Entre autres dossiers de la dernière session du Conseil départemental de la Marne : le compte administratif 2019, la décision modificative n°1 du budget 2020, le Fonds Résistance Grand Est, les primes Covid aux personnels soignants et accompagnants et surtout le ras-le-bol du mépris de l’Etat ressenti par l’Assemblée départementale.
Dans son propos introductif à la réunion plénière du Conseil Départemental, le Président Bruyen a remercié « ceux qui ont permis au pays de tenir », dans leur globalité et notamment les 2 000 agents et assistants familiaux de la Marne. Au passage, on notera ce début d’attaque, comme un tour de chauffe d’un discours qui va vite sentir la poudre : « Mes remerciements s’adressent … à nos forces de l’ordre, si exposées lors de la crise, aujourd’hui injustement attaquées et fort mal défendues par leur ministre de tutelle ». Le ton est donné, jamais Christian Bruyen ne s’est montré aussi combatif.
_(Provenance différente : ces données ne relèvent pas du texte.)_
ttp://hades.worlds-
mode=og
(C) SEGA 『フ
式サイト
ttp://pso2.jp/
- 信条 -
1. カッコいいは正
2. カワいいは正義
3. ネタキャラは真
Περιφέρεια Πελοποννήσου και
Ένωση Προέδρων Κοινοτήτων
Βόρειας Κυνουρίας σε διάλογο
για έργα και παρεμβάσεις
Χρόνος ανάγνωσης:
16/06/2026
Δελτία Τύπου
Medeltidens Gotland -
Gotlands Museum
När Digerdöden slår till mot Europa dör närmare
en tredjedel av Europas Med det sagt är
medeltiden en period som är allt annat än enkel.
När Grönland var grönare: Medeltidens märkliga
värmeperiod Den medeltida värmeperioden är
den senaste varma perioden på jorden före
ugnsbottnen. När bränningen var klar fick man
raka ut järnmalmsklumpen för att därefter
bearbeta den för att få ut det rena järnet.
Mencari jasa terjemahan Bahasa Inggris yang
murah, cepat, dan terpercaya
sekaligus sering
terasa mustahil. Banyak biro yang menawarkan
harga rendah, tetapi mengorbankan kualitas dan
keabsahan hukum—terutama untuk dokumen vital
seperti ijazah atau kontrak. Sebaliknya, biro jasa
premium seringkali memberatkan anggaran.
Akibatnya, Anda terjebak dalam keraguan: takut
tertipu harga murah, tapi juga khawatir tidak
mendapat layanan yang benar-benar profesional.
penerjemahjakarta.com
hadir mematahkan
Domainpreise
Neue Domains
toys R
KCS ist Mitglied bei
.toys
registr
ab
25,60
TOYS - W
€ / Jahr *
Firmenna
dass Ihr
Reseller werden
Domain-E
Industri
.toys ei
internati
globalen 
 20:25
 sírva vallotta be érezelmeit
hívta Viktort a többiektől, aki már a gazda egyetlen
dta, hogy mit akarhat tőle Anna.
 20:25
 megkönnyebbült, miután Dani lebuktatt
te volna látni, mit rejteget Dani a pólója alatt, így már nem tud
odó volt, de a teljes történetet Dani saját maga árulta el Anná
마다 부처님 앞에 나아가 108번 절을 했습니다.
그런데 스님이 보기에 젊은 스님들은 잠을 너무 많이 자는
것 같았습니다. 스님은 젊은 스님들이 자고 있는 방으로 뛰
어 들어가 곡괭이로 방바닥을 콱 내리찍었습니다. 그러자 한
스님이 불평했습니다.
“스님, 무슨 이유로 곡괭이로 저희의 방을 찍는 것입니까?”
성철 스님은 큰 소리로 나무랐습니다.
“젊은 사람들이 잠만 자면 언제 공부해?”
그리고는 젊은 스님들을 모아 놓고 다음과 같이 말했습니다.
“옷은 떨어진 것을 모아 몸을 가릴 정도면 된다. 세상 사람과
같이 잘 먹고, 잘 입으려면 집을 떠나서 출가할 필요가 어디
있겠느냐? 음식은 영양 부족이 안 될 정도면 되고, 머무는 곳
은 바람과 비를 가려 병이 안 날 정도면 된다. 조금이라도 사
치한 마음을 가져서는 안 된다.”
LA CRISE RÉVÉLATRICE DE L’EFFICIENCE DU DÉPARTEMENT
L’efficience du niveau départemental a été l’axe principal de l’offensive du Président de la Marne : « Oui, tous les départements, et singulièrement celui de la Marne, ont, durant cette crise, été peu causants mais très faisants au cœur de la lutte contre les effets sanitaires et sociaux du Covid 19… Cette crise a également rappelé toute la pertinence du Département qui s’est affirmé comme l’échelon géographique de référence pour l’action publique ». Christian Bruyen déduit de cette crise l’urgence d’une réforme territoriale annoncée par le projet de loi 3D et cela dans une perspective bien différente de celle qui a jusqu’ici prévalu. Le Président Bruyen précise cette perspective : «Un Etat régalien, des Régions qui traitent notamment les grandes stratégies économiques et le couple Département-Communes-Intercommunalités qui constitue plus que jamais le socle de la République autour des solidarités humaines et territoriales et contribue à l’aménagement du territoire plutôt qu’à sa fracturation ».
LES IMPÉRITIES DE L’EXÉCUTIF
Le pouvoir exécutif a été l’objet d’une critique dure et assumée post-discours par le Président Bruyen. En clair, l’Etat central n’a pas été à la hauteur durant la crise. Après avoir dit l’attention particulière qu’il portera aux résultats des commissions d’enquête parlementaires, au fil de son intervention Christian Bruyen a évoqué : « L’agitation fébrile et brouillonne, parfois défaillante du Gouvernement et de la majorité présidentielle. Les relations perturbées, abîmées, dégradées avec les services déconcentrés de l’Etat . L’arrogance assumée vis-à-vis des collectivités territoriales. L’attitude méprisante de nombreuses centrales ou ministères durant toute la crise… »
Décidément remonté, comme jamais il ne l’avait été publiquement, le Président du Conseil départemental de la Marne s’est adressé au Président de la République : « Force est de constater que la subsidiarité est un combat de tous les jours et que les faits têtus ont donné tort au Chef de l’Etat qui décrétait, à Epernay en novembre dernier, ne pas croire en la décentralisation. Le Président de la République nous a depuis fait part de son humilité ? Des actes, Monsieur le Président, maintenant nous voulons des actes ! ».
1,1 M€ POUR LA PARTICIPATION AU FONDS RÉSISTANCE
Initié par le Conseil régional, avec la participation de la Banque des Territoires, des Départements et des Etablissements Publics de Coopération Intercommunale (EPCI), le Fonds Résistance Grand Est est une avance de trésorerie aux entreprises, jusqu’à 20 salariés, et aux associations confrontées à des problèmes de trésorerie liés à la crise.
Ce fonds bénéficie d’un abondement total de 44 M€, dont 11 M€ de la Région et 11 M€ de la Banque des Territoires. Le solde est apporté par les Départements et les EPCI. Le Conseil départemental de la Marne est engagé dans cette initiative à hauteur de 1,1 M€. Les quatorze EPCI marnaises apportent 3,4 M€ pour une contribution globale de la Marne de 4,4 M€.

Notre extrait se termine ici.